Building a data warehouse isn’t a simple task and it shouldn’t be done by one person working alone. Because a data warehouse combines the best of business practices and information systems technology it requires the cooperation of both business and IT, continuously coordinating in order to align all the needs, requirements, tasks and deliverables of a successful data warehouse implementation. I’d like to share the approach I use when planning and managing any database project—this includes transactional databases, data warehouses, and hybrid databases. I live in the world of relational databases and data warehouses and the extraction, transformation, and loading (ETL) processes that support them, so I’ll focus my approach in this realm. However, you can extend this approach to the entire stack—OLAP cubes and information delivery applications such as reports, ad-hoc analysis, scorecards, and dashboards.
I’m not presuming how to tell a bona-fide project manager (PM) how to do his or her job. Rather, I’m writing this for DBAs and developers who don’t have the good fortune to be working with an experienced PM, or for those IT pros who have been summarily ordered to “build a data warehouse” and act as their own PM. My discussion won’t be complete, but I hope that it’ll give you enough information to start the project ball rolling.
A data warehouse project has three tracks—the data track, the technology track, and the application layer track, as illustrated in Figure 1. When you’re putting together any database project plan I recommend using these three tracks as a template to manage and synchronize your activities. You can also use Figure 1 as a high-level overview when explaining the plan to technical decision makers (TDMs), business decision makers (BDMs), and all other participants in the data warehouse project.
Using a Lifecyle Management Method
I encourage you to take advantage of the resources that your organization may offer, such as techniques and methodologies for designing, developing, and deploying systems and software.
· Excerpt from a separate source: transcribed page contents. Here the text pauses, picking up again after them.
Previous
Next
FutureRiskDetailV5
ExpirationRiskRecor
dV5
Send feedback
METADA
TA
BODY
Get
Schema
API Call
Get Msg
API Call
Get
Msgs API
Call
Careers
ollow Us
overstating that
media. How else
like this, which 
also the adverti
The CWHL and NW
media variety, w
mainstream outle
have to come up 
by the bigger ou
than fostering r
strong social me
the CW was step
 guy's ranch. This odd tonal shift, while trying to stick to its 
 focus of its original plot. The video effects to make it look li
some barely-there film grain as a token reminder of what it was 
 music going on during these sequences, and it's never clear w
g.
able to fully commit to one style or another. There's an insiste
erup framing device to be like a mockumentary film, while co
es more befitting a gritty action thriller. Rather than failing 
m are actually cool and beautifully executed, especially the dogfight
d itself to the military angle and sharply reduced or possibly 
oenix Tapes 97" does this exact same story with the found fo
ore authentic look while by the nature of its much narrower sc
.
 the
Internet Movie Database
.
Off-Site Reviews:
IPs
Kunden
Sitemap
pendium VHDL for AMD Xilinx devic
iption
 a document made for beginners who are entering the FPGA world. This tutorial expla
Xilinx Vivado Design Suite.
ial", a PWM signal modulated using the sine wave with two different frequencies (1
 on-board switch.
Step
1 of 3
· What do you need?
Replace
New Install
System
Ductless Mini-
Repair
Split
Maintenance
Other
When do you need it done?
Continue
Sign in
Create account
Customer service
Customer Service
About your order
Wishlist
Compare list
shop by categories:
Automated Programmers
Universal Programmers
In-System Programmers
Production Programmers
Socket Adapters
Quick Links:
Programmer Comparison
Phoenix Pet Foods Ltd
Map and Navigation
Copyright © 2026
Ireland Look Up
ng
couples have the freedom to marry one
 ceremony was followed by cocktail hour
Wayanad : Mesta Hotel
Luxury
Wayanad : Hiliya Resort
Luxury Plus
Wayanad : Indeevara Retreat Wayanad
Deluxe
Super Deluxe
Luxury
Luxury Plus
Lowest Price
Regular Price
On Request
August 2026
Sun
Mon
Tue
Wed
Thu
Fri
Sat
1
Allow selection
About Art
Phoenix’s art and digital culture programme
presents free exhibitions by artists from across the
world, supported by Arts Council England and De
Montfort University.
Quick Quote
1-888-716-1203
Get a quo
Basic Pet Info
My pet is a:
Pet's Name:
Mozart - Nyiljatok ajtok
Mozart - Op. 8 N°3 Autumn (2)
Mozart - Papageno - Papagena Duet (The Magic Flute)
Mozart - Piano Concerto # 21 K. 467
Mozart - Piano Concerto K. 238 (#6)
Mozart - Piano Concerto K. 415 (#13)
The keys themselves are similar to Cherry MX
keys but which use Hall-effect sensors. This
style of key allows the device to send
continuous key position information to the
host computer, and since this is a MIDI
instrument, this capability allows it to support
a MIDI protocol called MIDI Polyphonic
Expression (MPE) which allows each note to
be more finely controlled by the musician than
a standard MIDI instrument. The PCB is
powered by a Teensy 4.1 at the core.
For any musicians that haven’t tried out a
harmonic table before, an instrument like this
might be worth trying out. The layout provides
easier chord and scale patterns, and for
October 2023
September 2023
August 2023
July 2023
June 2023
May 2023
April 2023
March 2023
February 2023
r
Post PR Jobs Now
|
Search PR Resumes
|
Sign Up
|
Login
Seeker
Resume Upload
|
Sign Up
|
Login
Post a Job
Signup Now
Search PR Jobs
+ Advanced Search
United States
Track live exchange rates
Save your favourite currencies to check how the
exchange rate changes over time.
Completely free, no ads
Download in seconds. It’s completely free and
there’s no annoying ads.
If your company hasn’t adopted any formalized methodology for doing this work, then go ahead and use the technique that I’ve developed for my own database projects, namely, the 7D Database Lifecycle Management Method™, familiarly known as the “7D Method™.”
My 7D Database Lifecycle Management Method™ addresses lifecycle management of the database, not the lifecycle of hardware or software (applications) that touch the database. I’ve included both hardware and software tracks in Figure 1, but I won’t be expanding on the management of either. It’s necessary to align and synchronize milestones in the database lifecycle with both hardware and applications in order to successfully implement the database lifecycle methodology.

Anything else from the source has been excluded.